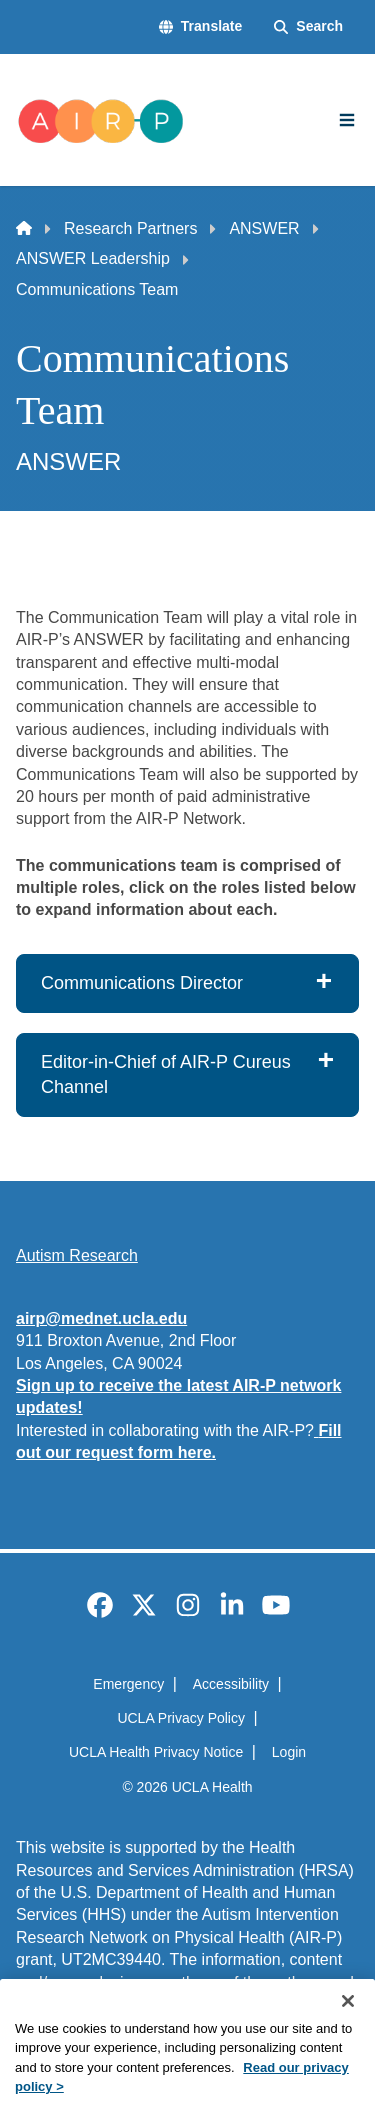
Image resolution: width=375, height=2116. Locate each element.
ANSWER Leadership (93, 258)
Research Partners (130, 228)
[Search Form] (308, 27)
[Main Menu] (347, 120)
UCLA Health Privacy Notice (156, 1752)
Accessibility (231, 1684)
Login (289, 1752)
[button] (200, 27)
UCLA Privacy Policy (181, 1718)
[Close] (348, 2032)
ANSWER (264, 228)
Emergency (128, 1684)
══════
◆ **Prompt**
Please set down the whole listing above exactly and skip every picture.

◆ **Response area**
Image resolution: width=375, height=2116. Locate each element.
ANSWER Leadership (93, 258)
Research Partners (130, 228)
[Search Form] (308, 27)
[Main Menu] (347, 120)
UCLA Health Privacy Notice (156, 1752)
Accessibility (231, 1684)
Login (289, 1752)
[button] (200, 27)
UCLA Privacy Policy (181, 1718)
[Close] (348, 2032)
ANSWER (264, 228)
Emergency (128, 1684)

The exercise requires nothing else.